Members of the public and human rights groups criticized the move.
“This blanket internet blackout is an appalling attack on people’s right to freedom of expression in Papua and West Papua,” Usman Hamid, the executive director of Amnesty International Indonesia, said in a statement.
“In addition, the decision would also prevent people from documenting and sharing evidence of abuses committed by security forces,” he said.
Rudiantara, who heads the ministry, defended its decision to impose a blackout in Papua.
“This is for the national interest and has been discussed with security authorities,” Rudiantara told reporters.
“We’re not being repressive, unlike in some other countries. People can still make voice calls,” he said.
Violence has been on the rise in Papua since December 2018, after separatist rebels allegedly killed 19 members of a crew working on a government highway project and a soldier in Nduga regency.
A low-level separatist conflict has unfolded since the 1960s in Papua. The region declared its independence from Dutch colonial rule on Dec. 1, 1961. But that was rejected by the Netherlands and later by Indonesia.
In 1963, Indonesian forces invaded the region and annexed it.

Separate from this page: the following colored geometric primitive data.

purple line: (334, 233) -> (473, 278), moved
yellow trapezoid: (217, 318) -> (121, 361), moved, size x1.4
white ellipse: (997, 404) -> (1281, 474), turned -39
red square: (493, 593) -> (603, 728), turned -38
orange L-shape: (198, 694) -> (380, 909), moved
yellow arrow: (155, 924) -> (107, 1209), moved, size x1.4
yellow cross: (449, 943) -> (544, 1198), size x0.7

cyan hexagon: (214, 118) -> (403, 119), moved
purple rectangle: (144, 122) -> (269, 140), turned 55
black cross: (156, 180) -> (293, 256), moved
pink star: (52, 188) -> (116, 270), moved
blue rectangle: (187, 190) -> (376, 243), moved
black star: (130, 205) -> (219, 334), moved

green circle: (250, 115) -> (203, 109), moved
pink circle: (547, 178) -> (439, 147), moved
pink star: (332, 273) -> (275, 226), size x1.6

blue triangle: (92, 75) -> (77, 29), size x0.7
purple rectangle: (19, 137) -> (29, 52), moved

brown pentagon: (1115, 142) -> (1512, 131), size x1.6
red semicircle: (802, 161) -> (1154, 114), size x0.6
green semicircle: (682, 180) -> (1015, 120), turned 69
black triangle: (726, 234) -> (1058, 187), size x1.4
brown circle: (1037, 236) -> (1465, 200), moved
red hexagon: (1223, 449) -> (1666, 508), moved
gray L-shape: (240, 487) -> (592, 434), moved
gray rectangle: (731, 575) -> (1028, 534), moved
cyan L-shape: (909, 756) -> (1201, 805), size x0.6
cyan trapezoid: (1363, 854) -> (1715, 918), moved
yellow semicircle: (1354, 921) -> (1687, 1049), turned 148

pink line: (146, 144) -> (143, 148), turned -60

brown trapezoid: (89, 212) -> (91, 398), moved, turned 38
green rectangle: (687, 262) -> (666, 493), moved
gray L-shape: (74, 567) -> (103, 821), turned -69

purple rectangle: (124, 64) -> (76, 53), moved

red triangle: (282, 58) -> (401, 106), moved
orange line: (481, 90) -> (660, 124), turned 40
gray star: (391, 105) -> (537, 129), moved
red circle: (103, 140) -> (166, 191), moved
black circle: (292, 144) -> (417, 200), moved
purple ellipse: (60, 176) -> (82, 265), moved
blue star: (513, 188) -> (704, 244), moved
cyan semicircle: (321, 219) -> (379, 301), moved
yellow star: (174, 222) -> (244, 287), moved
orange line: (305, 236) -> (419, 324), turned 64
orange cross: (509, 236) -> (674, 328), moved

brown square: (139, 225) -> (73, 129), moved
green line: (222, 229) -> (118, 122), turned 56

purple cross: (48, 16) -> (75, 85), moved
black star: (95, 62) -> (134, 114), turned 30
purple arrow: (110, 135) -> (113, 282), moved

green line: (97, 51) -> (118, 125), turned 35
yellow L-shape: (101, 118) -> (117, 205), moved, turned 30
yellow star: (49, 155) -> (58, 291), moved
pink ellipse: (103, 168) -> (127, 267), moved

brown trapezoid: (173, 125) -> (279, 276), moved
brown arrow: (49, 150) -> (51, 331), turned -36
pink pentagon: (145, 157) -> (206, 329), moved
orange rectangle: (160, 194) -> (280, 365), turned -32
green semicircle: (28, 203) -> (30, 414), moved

Six years later, the region held a referendum in which security forces selected slightly more than 1,000 people to agree to Papua’s formal absorption into the nation, according to human rights advocacy groups.
Ahmad Syamsudin in Jakarta contributed to this report.
CORRECTION: An earlier version incorrectly attributed the quote about Thursday’s protests in Fakfak being peaceful to the 50-year-old resident who was grazed by a bullet. Information about the alleged gunfire and people shopping for groceries all came from a single source.